Lithium-ion battery SOH estimation via mixture correntropy loss-based PCA and Kolmogorov-Arnold-enhanced liquid neural networks
Wentao Ma, Zhuo Li, Peng Guo, Yang Li, and Badong Chen
Published in IEEE Transactions on Industrial Electronics, April 22, 2026 [Link]
Citation: Wentao Ma, Zhuo Li, Peng Guo, Yang Li, and Badong Chen, "Lithium-ion battery SOH estimation via mixture correntropy loss-based PCA and Kolmogorov-Arnold-enhanced liquid neural networks," IEEE Transactions on Industrial Electronics, 2026, doi: 10.1109/TIE.2026.3679777. [Copy]

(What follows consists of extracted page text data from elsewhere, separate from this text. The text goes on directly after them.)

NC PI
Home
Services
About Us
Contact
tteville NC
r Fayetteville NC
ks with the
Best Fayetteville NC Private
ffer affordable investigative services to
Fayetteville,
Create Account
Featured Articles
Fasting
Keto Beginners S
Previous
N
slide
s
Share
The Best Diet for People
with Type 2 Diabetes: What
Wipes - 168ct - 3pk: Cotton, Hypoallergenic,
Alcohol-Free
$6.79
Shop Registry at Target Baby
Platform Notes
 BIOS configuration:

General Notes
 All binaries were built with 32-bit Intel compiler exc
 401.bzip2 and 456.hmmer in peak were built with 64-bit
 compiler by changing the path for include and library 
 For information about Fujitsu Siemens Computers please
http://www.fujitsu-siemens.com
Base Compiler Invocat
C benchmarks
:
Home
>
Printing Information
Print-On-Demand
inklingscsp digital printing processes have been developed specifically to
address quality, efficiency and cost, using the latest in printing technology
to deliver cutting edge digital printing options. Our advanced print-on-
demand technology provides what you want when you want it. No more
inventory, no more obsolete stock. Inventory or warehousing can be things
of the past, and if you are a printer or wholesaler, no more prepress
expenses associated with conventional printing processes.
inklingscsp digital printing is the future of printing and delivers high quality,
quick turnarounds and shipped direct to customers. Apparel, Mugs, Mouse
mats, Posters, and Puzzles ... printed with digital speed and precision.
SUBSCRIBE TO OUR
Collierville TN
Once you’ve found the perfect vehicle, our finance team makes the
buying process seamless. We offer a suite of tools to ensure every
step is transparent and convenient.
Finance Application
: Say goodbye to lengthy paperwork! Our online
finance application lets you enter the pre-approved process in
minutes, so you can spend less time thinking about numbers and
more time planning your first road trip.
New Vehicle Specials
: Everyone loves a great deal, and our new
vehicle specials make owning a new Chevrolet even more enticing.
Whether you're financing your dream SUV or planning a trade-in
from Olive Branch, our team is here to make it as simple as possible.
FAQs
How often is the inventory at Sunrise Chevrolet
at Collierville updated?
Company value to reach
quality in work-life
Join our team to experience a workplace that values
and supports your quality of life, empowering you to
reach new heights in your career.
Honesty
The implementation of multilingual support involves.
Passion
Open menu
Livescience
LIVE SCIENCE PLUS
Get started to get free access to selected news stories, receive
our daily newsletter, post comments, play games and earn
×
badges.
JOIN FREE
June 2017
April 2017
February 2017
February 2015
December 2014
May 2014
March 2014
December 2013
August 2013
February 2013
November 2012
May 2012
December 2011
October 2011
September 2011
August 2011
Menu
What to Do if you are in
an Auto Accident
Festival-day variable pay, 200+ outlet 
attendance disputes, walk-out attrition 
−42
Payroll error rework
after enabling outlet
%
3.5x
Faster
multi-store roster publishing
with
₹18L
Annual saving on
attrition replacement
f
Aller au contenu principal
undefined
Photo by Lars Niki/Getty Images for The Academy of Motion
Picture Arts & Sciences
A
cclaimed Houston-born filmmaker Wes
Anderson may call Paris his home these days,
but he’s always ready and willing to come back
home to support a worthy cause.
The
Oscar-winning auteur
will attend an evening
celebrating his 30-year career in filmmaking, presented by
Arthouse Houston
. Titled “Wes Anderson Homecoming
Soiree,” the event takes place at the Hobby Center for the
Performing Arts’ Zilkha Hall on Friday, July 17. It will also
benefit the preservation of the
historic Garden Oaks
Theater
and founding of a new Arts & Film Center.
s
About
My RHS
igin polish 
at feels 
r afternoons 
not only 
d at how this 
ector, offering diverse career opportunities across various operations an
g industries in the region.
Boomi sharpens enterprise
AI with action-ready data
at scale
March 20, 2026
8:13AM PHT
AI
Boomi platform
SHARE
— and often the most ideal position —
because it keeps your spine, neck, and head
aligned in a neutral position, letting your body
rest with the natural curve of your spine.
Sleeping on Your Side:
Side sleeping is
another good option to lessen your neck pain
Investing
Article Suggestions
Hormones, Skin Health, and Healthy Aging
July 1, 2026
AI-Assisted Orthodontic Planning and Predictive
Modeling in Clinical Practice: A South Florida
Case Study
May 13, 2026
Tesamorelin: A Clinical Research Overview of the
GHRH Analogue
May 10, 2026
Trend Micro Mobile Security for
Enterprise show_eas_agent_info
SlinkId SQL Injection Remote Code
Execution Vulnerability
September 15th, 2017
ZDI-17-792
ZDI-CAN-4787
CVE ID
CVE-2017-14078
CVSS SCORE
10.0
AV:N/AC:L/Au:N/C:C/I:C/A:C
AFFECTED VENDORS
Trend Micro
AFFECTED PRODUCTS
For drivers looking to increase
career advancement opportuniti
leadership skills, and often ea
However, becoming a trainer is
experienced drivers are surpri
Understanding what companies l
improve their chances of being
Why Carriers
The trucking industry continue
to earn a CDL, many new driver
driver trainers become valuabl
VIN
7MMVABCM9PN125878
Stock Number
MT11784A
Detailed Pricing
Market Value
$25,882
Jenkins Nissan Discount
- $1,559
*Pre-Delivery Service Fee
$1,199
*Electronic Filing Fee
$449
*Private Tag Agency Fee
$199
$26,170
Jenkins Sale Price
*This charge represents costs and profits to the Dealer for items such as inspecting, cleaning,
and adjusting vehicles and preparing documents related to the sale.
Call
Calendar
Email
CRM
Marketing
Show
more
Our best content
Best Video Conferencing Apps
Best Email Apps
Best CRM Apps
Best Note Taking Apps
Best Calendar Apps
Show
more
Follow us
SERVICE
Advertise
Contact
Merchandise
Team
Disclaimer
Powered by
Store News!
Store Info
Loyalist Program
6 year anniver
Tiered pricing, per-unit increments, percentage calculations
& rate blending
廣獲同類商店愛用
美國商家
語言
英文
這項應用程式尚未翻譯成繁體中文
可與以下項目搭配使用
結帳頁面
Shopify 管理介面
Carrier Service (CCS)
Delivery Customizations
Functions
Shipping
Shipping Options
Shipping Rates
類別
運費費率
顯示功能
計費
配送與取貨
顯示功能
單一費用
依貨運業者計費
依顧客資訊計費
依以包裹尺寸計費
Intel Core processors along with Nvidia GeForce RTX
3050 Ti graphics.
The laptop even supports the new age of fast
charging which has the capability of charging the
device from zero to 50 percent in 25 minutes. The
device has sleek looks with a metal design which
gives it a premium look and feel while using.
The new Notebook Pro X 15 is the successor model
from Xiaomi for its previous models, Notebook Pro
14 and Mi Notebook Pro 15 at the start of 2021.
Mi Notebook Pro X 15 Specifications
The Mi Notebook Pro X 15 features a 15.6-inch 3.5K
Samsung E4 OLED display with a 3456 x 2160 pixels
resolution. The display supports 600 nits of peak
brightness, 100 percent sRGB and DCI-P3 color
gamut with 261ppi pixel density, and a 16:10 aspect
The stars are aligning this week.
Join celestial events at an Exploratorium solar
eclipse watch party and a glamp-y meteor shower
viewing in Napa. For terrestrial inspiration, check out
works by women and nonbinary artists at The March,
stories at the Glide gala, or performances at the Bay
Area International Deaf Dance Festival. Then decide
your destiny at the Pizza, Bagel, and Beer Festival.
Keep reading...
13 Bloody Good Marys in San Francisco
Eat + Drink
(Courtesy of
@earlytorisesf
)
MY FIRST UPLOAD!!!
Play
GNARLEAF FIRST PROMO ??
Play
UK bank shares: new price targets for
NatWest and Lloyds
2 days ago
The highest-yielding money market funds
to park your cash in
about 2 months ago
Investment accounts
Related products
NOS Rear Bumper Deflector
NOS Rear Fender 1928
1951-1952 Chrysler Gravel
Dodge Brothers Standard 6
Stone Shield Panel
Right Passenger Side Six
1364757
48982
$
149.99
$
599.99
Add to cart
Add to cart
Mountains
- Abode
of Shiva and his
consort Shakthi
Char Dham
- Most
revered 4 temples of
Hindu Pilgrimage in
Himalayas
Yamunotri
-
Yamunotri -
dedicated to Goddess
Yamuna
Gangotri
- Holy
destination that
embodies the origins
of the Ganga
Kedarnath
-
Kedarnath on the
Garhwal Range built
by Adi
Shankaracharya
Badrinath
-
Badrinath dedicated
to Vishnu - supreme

Accurate state of health (SOH) estimation of lithium-ion batteries is essential for reliable battery management but is particularly challenging under mixed non-Gaussian measurement noise and data scarcity. This article proposes a robust SOH estimation framework that combines noise-resistant feature extraction with data-efficient, interpretable continuous-time dynamic modeling. A mixture correntropy loss-based principal component analysis (MCL-PCA) method is first developed, which employs a hybrid Gaussian–Laplacian correntropy criterion to adaptively suppress mixed non-Gaussian noise and extract stable low-dimensional health features (HFs). These features serve as inputs to a newly designed Kolmogorov-Arnold-enhanced liquid neural network (KLNN), which augments continuous-time liquid dynamics with structured nonlinear mappings to improve stability and nonlinear generalization under limited small-sample conditions. These two components are integrated into a unified framework that yields coherent and physically consistent SOH degradation trajectories. Experimental results on laboratory and public datasets demonstrate that MCL-PCA significantly improves feature robustness, while KLNN achieves superior SOH estimation accuracy in noisy and small-sample scenarios, resulting in notably lower prediction errors than conventional PCA-based methods and consistent advantages over baseline models.